National Memory – Local Stories video segment transcript:

Colleen Watters, Head of Learning and Partnership, Ulster Museum, National Museums Northern Ireland and William Blair, Head of Human History, National Museums Northern Ireland on First World War Collection Objects used in the workshops

Watters:

The collection objects are from our history collection. We have the Irish First World War recruitment posters. They’re interesting because I think they examine the motivation- why do people join armies?

There was never any conscription in Ireland. It was a completely volunteer army. It was a volunteer army that came from the Nationalist and the Unionist communities for different reasons, but people did join the army to fight.

And then, on a very personal level, there’s George Hackney's diaries.

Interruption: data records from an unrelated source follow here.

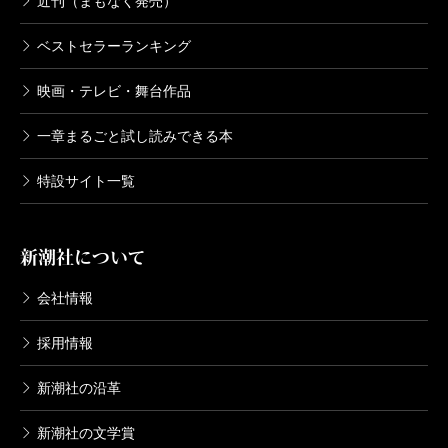
近刊（まもなく発売）
ベストセラーランキング
映画・テレビ・舞台作品
一章まるごと試し読みできる本
特設サイト一覧
新潮社について
会社情報
採用情報
新潮社の沿革
新潮社の文学賞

It’s important for the people we are working with to see just how small the diaries are, the real handwriting and the little images that he took.

Blair:

He took a camera and captured a remarkable set of photographs, which depict and capture many aspects of life at the front, the sense of camaraderie among the soldiers, but also the actual impact of the battles themselves.

Watters:

Mr. Hackney was from North Belfast, which is nice because the teenagers are also from North Belfast.

Blair:

He was a young volunteer recruit. He was 20 when he joined up. He was involved in the battle of the Somme, which is a seminal event.

Watters:

He joined up, as so many people did, at the beginning of the war in the initial wave of enthusiasm. As time went on, he obviously became more disillusioned.

Blair:

We have used objects, which also reflect something of what happened in Ireland during the war, material related to the 1916 Easter rising for example.

Historians do argue that the First World War was possibly the most important event in Irish history and it can claim to be that because in a sense it created the circumstances for the Easter Rising of Irish republicans in Dublin, which was the most important political event in Ireland in the 20th century.

Here in Northern Ireland the relationship between past and present is often blurred in many ways. The past has a very particular afterlife.